Saturday, October 20, 2007

mortality

Today I am thinking about mortality. I just read a stranger's blog last night that was dedicated to her baby girl that lived for 3 days, and her other 2 babies that were still born. as i read, i wept into the keyboard, large salty tears that will probably corrode the keyboard. No mother should ever need to bury their babies. it is an act against nature, a complete reversal of nature and the pain i felt for that mother was profound and deep. While i haven't been on that road, i've walked a few steps on that painful road. The steps that made me wrestle with God each time i wasn't pregnant, cry in fear when i had to stick yet another needle daily in my tummy, collapse in grief when yet another fertility treatment failed. I've also thought about the little embryos that accompanied Maeve. where are they now? were they my unborn children? are they in heaven? or are they just cells? the un-children?

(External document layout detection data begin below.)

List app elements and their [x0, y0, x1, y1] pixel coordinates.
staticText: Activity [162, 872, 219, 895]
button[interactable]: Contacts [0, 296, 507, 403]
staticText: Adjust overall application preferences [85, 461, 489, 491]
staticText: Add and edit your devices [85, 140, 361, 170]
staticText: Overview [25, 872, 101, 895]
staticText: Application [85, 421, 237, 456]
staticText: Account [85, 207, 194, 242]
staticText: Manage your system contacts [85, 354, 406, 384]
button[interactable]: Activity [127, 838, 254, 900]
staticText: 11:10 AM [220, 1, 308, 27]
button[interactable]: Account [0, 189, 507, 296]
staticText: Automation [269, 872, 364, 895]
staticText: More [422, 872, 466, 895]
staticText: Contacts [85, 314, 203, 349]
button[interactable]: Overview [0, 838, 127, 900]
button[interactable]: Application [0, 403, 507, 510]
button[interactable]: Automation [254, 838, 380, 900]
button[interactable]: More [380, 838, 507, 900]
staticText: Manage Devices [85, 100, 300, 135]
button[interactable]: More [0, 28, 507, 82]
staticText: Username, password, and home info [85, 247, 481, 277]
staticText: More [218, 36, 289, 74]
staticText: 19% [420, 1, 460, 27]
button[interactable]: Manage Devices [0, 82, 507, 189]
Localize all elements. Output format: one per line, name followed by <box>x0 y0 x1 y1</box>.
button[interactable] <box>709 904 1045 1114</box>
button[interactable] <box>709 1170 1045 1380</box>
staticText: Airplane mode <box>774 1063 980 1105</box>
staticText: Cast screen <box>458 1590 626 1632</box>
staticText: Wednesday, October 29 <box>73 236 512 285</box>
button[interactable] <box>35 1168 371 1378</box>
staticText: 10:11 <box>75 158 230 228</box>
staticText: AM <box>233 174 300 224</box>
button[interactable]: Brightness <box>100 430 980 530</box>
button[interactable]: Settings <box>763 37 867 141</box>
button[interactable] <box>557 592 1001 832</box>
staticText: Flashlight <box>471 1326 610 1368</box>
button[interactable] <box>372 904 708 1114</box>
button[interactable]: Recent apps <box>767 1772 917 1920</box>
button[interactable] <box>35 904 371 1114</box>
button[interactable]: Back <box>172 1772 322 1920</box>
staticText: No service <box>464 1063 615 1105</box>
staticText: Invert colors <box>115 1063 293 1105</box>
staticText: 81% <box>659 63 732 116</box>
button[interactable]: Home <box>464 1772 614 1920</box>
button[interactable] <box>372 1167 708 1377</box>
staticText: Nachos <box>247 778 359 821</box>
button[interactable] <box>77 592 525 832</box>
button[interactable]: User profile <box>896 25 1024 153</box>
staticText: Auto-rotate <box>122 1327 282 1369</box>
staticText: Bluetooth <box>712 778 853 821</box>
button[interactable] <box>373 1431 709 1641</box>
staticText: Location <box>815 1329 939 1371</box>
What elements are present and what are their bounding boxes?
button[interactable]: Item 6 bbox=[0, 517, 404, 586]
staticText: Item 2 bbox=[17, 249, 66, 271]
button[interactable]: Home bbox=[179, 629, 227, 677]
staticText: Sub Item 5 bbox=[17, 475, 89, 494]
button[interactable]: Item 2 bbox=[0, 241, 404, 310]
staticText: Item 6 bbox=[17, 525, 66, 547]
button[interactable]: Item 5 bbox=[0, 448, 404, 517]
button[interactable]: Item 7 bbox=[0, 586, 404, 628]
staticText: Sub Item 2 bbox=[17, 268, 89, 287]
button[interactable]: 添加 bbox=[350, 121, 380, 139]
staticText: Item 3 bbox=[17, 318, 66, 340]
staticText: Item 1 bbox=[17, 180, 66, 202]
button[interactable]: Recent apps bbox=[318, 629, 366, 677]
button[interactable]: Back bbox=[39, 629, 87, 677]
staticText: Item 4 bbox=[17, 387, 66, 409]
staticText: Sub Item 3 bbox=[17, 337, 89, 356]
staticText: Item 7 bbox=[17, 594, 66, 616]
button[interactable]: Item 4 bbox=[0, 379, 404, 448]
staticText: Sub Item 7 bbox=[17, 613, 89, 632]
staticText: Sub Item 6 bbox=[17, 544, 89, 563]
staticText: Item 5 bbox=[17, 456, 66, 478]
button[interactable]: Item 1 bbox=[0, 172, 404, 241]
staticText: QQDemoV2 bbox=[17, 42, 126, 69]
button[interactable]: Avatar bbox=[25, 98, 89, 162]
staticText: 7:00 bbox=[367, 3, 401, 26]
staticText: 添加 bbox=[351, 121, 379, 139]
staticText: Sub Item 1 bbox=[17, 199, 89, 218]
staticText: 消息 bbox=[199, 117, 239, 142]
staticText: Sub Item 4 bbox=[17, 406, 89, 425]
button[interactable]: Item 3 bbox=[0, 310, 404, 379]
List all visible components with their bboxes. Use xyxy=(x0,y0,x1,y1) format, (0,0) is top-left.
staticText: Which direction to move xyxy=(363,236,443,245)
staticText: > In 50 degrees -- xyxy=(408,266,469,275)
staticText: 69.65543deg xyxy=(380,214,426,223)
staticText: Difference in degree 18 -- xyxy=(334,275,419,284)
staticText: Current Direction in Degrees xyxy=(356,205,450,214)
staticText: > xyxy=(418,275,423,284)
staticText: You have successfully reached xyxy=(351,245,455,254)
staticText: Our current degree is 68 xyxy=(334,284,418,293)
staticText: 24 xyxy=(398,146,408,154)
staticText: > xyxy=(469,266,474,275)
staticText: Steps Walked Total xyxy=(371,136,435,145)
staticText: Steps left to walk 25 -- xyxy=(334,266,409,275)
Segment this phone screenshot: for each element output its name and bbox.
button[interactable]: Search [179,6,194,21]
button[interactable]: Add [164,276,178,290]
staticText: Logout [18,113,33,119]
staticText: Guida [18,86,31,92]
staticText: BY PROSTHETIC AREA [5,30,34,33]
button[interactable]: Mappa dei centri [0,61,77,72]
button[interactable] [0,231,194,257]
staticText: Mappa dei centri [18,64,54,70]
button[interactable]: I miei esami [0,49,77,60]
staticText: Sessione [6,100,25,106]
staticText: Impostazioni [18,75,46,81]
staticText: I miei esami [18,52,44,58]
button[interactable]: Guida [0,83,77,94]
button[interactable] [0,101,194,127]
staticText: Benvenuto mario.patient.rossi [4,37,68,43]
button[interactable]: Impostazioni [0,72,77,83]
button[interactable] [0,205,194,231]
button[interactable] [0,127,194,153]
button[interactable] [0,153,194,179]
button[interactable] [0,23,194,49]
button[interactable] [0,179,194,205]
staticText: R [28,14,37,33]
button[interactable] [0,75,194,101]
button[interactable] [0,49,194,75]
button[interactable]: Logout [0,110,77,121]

I also thought about that time, years ago where i was so sure i was pregnant but later bled so badly all over a friend's polished parquette and refusing to look at the huge clots that clogged the toilet bowl later, afraid of what i might have seen. Did i lose her or him that day? And i look at maeve, grinning at me, banging around the house, practising her newly-acquired walking skills, smug as a bug. i reach out and hold her, breathe into the baby scent as she twists and worms around, a bid for freedom.All my love, for her.